太宰治の作品には、「激寒(げきさむ)フレーズ」とでも呼ぶべき、虚しい響きを持った言葉が登場する。

『人間失格』では、しがない漫画家となった主人公・葉蔵の連載作品のタイトル、「キンタさんとオタさんの冒険」が激寒である。冒険物のはずなのに全く格好よくないタイトルだ。「キンタさん」はまだしも「オタさん」とは? そもそも何故、さん付け…?

また、同じく葉蔵の漫画作品「セッカチピンチャン」。彼の幼い娘が、飼い始めた兎のことを「セッカチピンチャンみたいね」と母親に言う場面の内輪ネタ感がなかなか虚しい。兔と戯れる妻子の幸せそうな姿を目にした主人公は、何故かそのまま二人の元を去ってしまう。

『斜陽』からは、「ギロチン、ギロチン、シュルシュルシュ」。

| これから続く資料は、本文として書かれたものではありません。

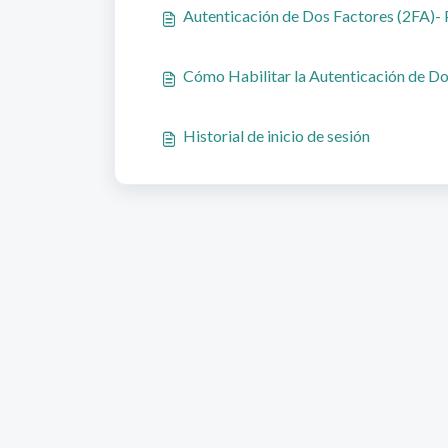
Autenticación de Dos Factores (2FA)-
Cómo Habilitar la Autenticación de 
Historial de inicio de sesión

主人公・かず子が惚れた、妻子持ちの作家が開く飲み会で流行っている謎の掛け声である。人生の落伍者たちの無駄な陽気さが虚しい。「ギロチン」だから、メメント・モリ的な意味もあるのだろうか。「シュルシュルシュ」はギロチンの刃が落ちる音か。縄の音っぽいので、むしろ絞首台? いや、意味など考えても仕方あるまい。

いずれも、激寒すぎて凍ってしまいそうなフレーズである。